Your assignment:
Restate the listing word for word; omit the images.

Data in this exercise:

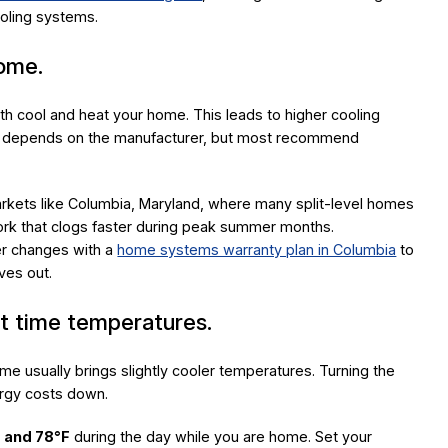
ooling systems.
home.
both cool and heat your home. This leads to higher cooling
ged depends on the manufacturer, but most recommend
markets like Columbia, Maryland, where many split-level homes
work that clogs faster during peak summer months.
ter changes with a
home systems warranty plan in Columbia
to
ives out.
ht time temperatures.
me usually brings slightly cooler temperatures. Turning the
ergy costs down.
 and 78°F
during the day while you are home. Set your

Solution:
ooling systems.
home.
both cool and heat your home. This leads to higher cooling
ged depends on the manufacturer, but most recommend
markets like Columbia, Maryland, where many split-level homes
work that clogs faster during peak summer months.
ter changes with a
home systems warranty plan in Columbia
to
ives out.
ht time temperatures.
me usually brings slightly cooler temperatures. Turning the
ergy costs down.
 and 78°F
during the day while you are home. Set your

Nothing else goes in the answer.